Juan Manuel Bellver

Los años locos de Hérouville

Sexo, drogas y rock’n’roll en un castillo rodeado de jardines a 40 kilómetros de París. ¿Qué músico de los 70 no habría querido producir sus discos en un estudio de grabación campestre, con habitaciones palaciegas y un chef de primera? Elton John, David Bowie, Iggy Pop o Pink Floyd fueron algunos de los ilustres residentes del Château d’Hérouville

Opinión

Los años locos de Hérouville
Foto: | Wikipedia

Sexo, drogas y rock’n’roll en un castillo rodeado de jardines a 40 kilómetros de París. ¿Qué músico de los 70 no habría querido producir sus discos en un estudio de grabación campestre, con habitaciones palaciegas y un chef de primera? Elton John, David Bowie, Iggy Pop o Pink Floyd fueron algunos de los ilustres residentes del Château d’Hérouville, que hoy revive su años más locos gracias a la publicación en Francia de la novela gráfica Les Amants d’Hérouville (Éditions Delcourt), con guión de Yann Le Quellec y dibujos de Romain Ronzeau.

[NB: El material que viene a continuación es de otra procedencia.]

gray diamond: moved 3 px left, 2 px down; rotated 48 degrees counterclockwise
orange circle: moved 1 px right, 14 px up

Como su título indica, dicho cómic –que aún no ha sido traducido al español– toma como hilo argumental los amores del compositor de vanguardia Michel Magne y su segunda esposa, Marie-Claude Calvet, para ofrecernos una estampa de la escena musical de aquella época, su locura y excesos, con Hérouville en el centro del meollo.

La historia empieza en junio ​​de 1970 con una escena casi cinematográfica. Marie-Claude, 16 años, hace autostop en un camino rural. Un Porsche blanco se para frente a ella. «¿A donde vas?», pregunta el conductor. «A Katmandú», responde la chica. En ese momento, aún no sabe que acaba de conocer al hombre de su vida: un personaje extraordinario con el que compartirá experiencias fascinantes, pero también momentos muy duros.

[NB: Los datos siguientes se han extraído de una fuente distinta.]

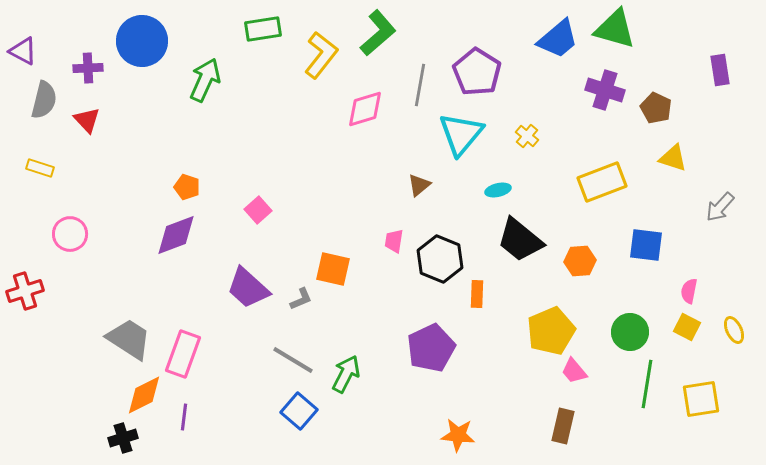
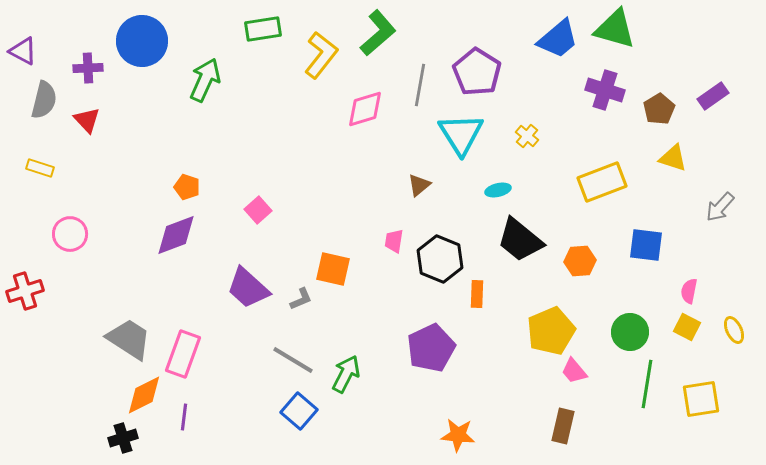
purple rectangle at (720, 70): moved 7 px left, 26 px down; rotated 64 degrees clockwise
brown pentagon at (656, 108): moved 3 px right, 1 px down; rotated 16 degrees clockwise
cyan triangle at (461, 134): rotated 12 degrees counterclockwise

Ese hombre, siempre vestido de negro y 23 años mayor que ella, es Michel Magne: un prolífico compositor que acaba de perder en un incendio todas las grabaciones originales de sus obras, incluidos numerosas bandas sonoras, conciertos para piano, suites orquestales… Todo, destruido para siempre por culpa de un incendio fortuito en un ala de su castillo.

El primer matrimonio de Magne también se había quemado. Dos años antes, su esposa Monique, harta de la vida bohemia del músico, le había dejado con dos hijos a su cargo, Magali y Marin, de 8 y 5 años. Pero nuestro protagonista no es de los que se vienen abajo con facilidad. En vez de compadecerse, decide empezar de cero y aprovechar el revés para transformar Hérouville en un estudio de grabación de primerísima fila.

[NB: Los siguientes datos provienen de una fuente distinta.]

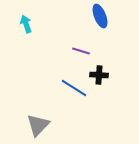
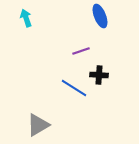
cyan arrow: moved 6 px up
purple line: rotated 36 degrees counterclockwise
gray triangle: rotated 15 degrees clockwise
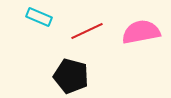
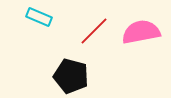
red line: moved 7 px right; rotated 20 degrees counterclockwise
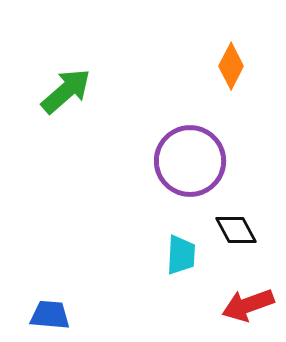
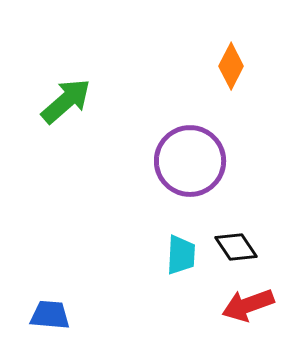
green arrow: moved 10 px down
black diamond: moved 17 px down; rotated 6 degrees counterclockwise
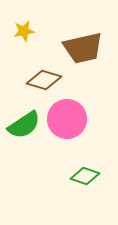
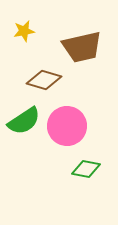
brown trapezoid: moved 1 px left, 1 px up
pink circle: moved 7 px down
green semicircle: moved 4 px up
green diamond: moved 1 px right, 7 px up; rotated 8 degrees counterclockwise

Tiene el extravagante proyecto de hacer de ese pueblecito del Val d’Oise una capital internacional de la producción musical, gracias a un equipamiento técnico de última generación y a la acústica perfecta de una sala de grabación de 100 m2 con techos altísimos y luz natural. Así que, para atraer a los artistas punteros del momento, organiza fiestas fastuosas donde no falta de nada: canapés de lujo, los mejores vinos, chicas guapas y sustancias ilegales… De repente, Hérouville vive una juerga permanente.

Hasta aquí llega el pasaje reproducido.